Bumi Akan Tenggelam dalam Kegelapan 6 Menit pada 2 Agustus 2027

Hiburan160 Dilihat

Bumi diperkirakan gelap selama enam menit dan 23 detik pada 2 Agustus 2027. Hal ini terjadi karena akan terjadiGerhana Matahari Totallangka, yang diperkirakan menyerang sebagian dari tiga benua.

Gerhana Matahari Total dikabarkan akan menjadi yang paling lama terlihat dalam lebih dari seratus tahun. Peristiwa ini akan menjadi yang terlama sejak tahun 1991, dan diperkirakan akan muncul kembali pada tahun 2114.

Dilansir dari Gulfnews, sebagian besar Gerhana Matahari Total berlangsung dalam waktu kurang dari tiga menit.

Di manakah dan kapan bisa menyaksikan gerhana matahari total?

Menurut space.com, bayangan bulan yang menutupi matahari selama gerhana total terjadi, memiliki lebar sekitar 258 kilometer.

Gerhana Matahari Total akan melintasi bagian selatan Spanyol, utara Maroko, Aljazair, Tunisia, Libya, tengah Mesir, Sudan, Arab Saudi, Yaman, dan Somalia, kemudian berakhir di Samudra Hindia dekat Kepulauan Chagos.

Kota-kota seperti Luxor di Mesir diperkirakan mengalami kegelapan total selama lebih dari enam menit. Tempat terbaik untuk menyaksikan Gerhana Matahari Total adalah daerah seperti Libya dan Mesir, yang biasanya cerah dan kering pada bulan Agustus, sehingga memungkinkan melihat langit tanpa gangguan awan.

Di bagian selatan Spanyol, Gerhana Matahari Total diperkirakan terjadi antara pukul 13.30 dan 14.00 CEST. Di Mesir dan Libya, puncaknya akan terjadi antara pukul 14.00 dan 14.30 EET.

India sebagian besar tidak akan mengalami peristiwa Gerhana Matahari Total, karena hanya wilayah di ujung barat yang kemungkinan besar dapat melihat fenomena ini secara samar menjelang matahari terbenam.

Mengapa Gerhana Matahari Total pada 2 Agustus 2027 Menarik Perhatian?

Beberapa kondisi astronomi yang langka bersatu untuk menjadikan Gerhana Matahari Total pada 2 Agustus 2027 ini unik. Saat peristiwa tersebut berlangsung, Bumi akan berada di dekat aphelion, yaitu titik terjauhnya dari Matahari, sehingga Matahari terlihat sedikit lebih kecil di langit.

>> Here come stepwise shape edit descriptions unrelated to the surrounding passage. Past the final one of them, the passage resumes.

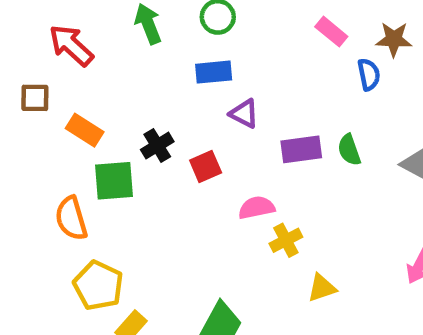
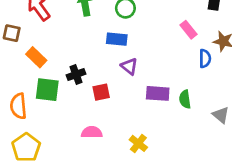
pink semicircle: (257, 208) -> (92, 132), moved
yellow cross: (286, 240) -> (138, 143), turned -36

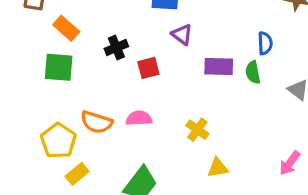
blue semicircle: (205, 58) -> (265, 43), moved
green square: (47, 90) -> (59, 67), moved
orange semicircle: (18, 106) -> (96, 122), moved, turned -65

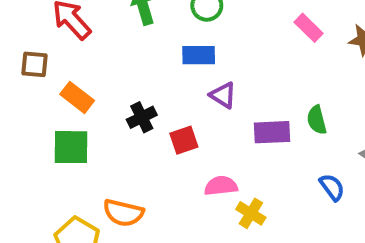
blue semicircle: (265, 43) -> (332, 187), moved, turned -30
green semicircle: (253, 72) -> (317, 120), moved
pink semicircle: (139, 118) -> (221, 186), moved

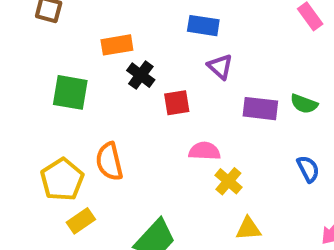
orange rectangle: (77, 97) -> (117, 45), moved, turned -56
black cross: (142, 117) -> (141, 75), turned -36
green semicircle: (317, 120) -> (304, 104), turned -64
orange semicircle: (123, 213) -> (109, 162), turned 54

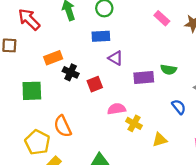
yellow triangle: (248, 229) -> (160, 140), moved

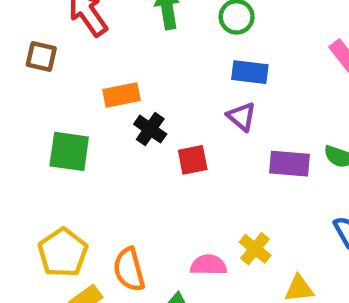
blue rectangle: (101, 36) -> (250, 72), moved
pink semicircle: (117, 109) -> (209, 265), moved
orange semicircle: (63, 126) -> (129, 270), moved

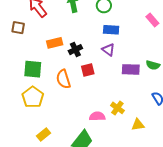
black cross: (150, 129) -> (75, 50), moved, turned 32
yellow pentagon: (63, 253) -> (33, 97), moved
orange semicircle: (129, 270) -> (63, 79), moved

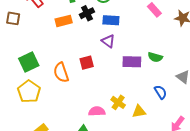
orange rectangle: (55, 43) -> (64, 21), moved
black cross: (75, 50) -> (87, 13), moved
green square: (33, 69) -> (29, 62), turned -30
yellow triangle: (138, 125) -> (139, 111), moved

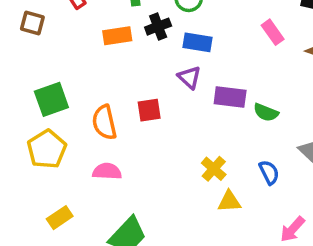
purple rectangle: (132, 62) -> (230, 97), moved
yellow cross: (118, 102) -> (214, 169), moved
pink semicircle: (97, 111) -> (107, 171), moved

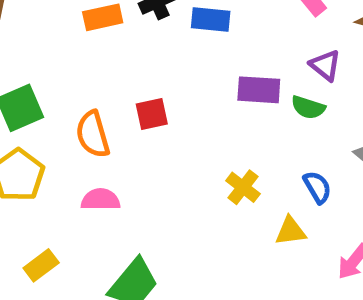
purple triangle: (189, 77) -> (325, 65), moved
yellow triangle: (229, 201) -> (291, 231), moved

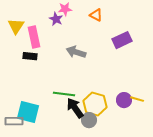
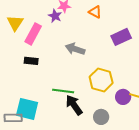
pink rectangle: (34, 37) -> (33, 34), turned 40
black rectangle: (30, 56) -> (31, 61), moved
yellow hexagon: (95, 104) -> (101, 80), moved
gray circle: (89, 120) -> (101, 117), moved

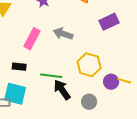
pink rectangle: (33, 34) -> (32, 39), moved
black rectangle: (31, 61) -> (19, 67), moved

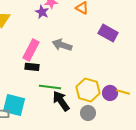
purple rectangle: (109, 22) -> (108, 33), turned 54
yellow hexagon: (89, 65) -> (88, 90), moved
black rectangle: (19, 67) -> (32, 67), moved

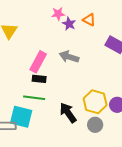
purple star: (42, 12) -> (69, 24), moved
green line: (50, 87) -> (34, 98), moved

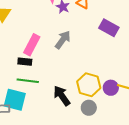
gray arrow: (69, 57) -> (63, 40), turned 108
black rectangle: (39, 79) -> (25, 62), moved

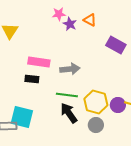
gray arrow: (63, 40) -> (70, 69), moved, turned 48
pink rectangle: (32, 45) -> (39, 62), turned 70
green line: (28, 81) -> (67, 95), moved

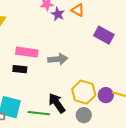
green line: (67, 95) -> (39, 113), moved

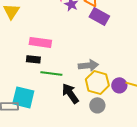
purple rectangle: (104, 35) -> (99, 16), moved
gray arrow: (58, 59) -> (88, 65), moved
green line: (39, 113) -> (51, 73), moved

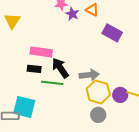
purple rectangle: (99, 16) -> (112, 33), moved
black arrow: (70, 93) -> (60, 68), moved

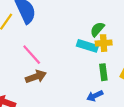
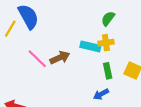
green semicircle: (97, 29) -> (108, 19), moved
brown arrow: (36, 77) -> (60, 58), moved

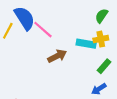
pink line: (37, 59) -> (43, 30), moved
green rectangle: (108, 71) -> (104, 66), turned 56

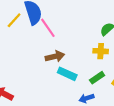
cyan rectangle: (86, 44) -> (67, 74), moved

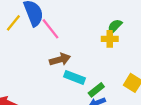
yellow cross: (101, 51) -> (110, 39), moved
green rectangle: (97, 78) -> (96, 90), moved

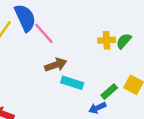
green semicircle: (115, 26) -> (124, 41), moved
green rectangle: (96, 90) -> (109, 92), moved

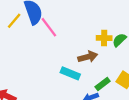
brown arrow: (56, 65) -> (88, 57), moved

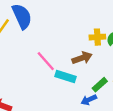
pink line: (49, 27) -> (46, 61), moved

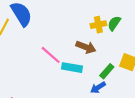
brown arrow: (82, 58) -> (86, 47), turned 48

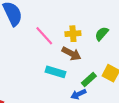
yellow cross: (98, 25) -> (73, 34), moved
pink line: (51, 55) -> (44, 36), moved

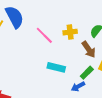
brown arrow: (71, 54) -> (89, 49), moved, turned 30

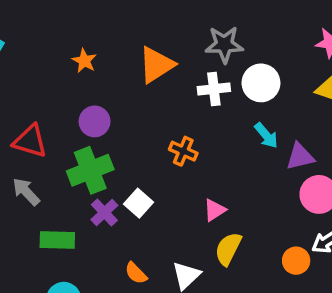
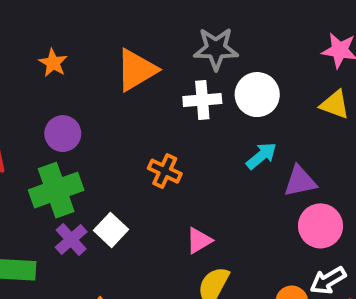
cyan arrow: (266, 135) -> (261, 156), turned -92

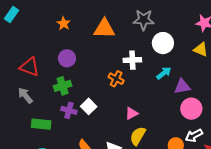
orange triangle: (136, 70) -> (104, 29), turned 30
white cross: (202, 100) -> (132, 60), moved
green cross: (56, 190) -> (63, 86), size x0.7
purple cross: (71, 239) -> (69, 110), turned -35

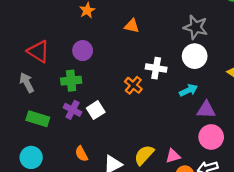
gray star: (144, 20) -> (196, 27), moved
orange triangle: (104, 29) -> (132, 26), size x0.6
pink triangle: (132, 113) -> (173, 156), moved

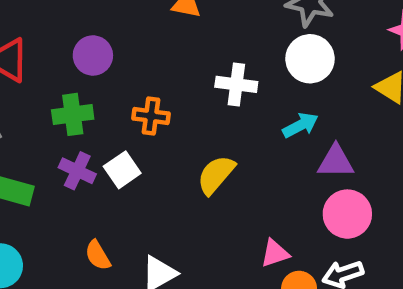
orange cross: (133, 85) -> (151, 116), moved, turned -30
yellow semicircle: (144, 155) -> (216, 175), moved

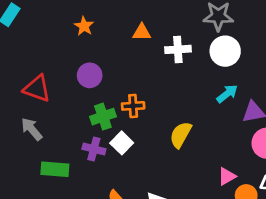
white cross: (236, 84) -> (178, 49), moved
green cross: (73, 114) -> (103, 117), moved

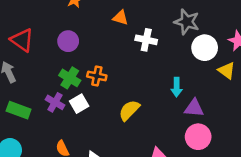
white circle: (225, 51) -> (205, 48), moved
cyan arrow: (227, 94) -> (177, 87), turned 114
green cross: (103, 117) -> (70, 78), turned 35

Di sisi lain, Bulan akan berada di titik terdekat dengan Bumi, yang disebut perigee, sehingga terlihat sedikit lebih besar.

Selain itu, jalur Gerhana Matahari Total terletak dekat khatulistiwa. Hal ini menyebabkan bayangan Bulan bergerak lebih perlahan di permukaan Bumi, sehingga memengaruhi durasi totalitas yang sangat panjang. Selain itu, jalur Gerhana Matahari Total berada di sekitar khatulistiwa. Karena hal ini, bayangan Bulan bergerak lebih lambat di permukaan Bumi, yang berdampak pada durasi totalitas yang sangat lama. Selain itu, jalur Gerhana Matahari Total terletak dekat garis katulistiwa. Hal ini membuat bayangan Bulan bergerak lebih perlahan di permukaan Bumi, sehingga menghasilkan durasi totalitas yang sangat panjang. Selain itu, jalur Gerhana Matahari Total berada di dekat khatulistiwa. Hal ini menyebabkan gerakan bayangan Bulan di permukaan Bumi menjadi lebih lambat, yang berkontribusi pada durasi totalitas yang sangat panjang.

Dengan durasi lebih dari enam menit dan area pengamatan yang luas di berbagai negara, Gerhana Matahari Total 2027 dianggap sebagai salah satu peristiwa astronomi paling mengagumkan pada abad ini.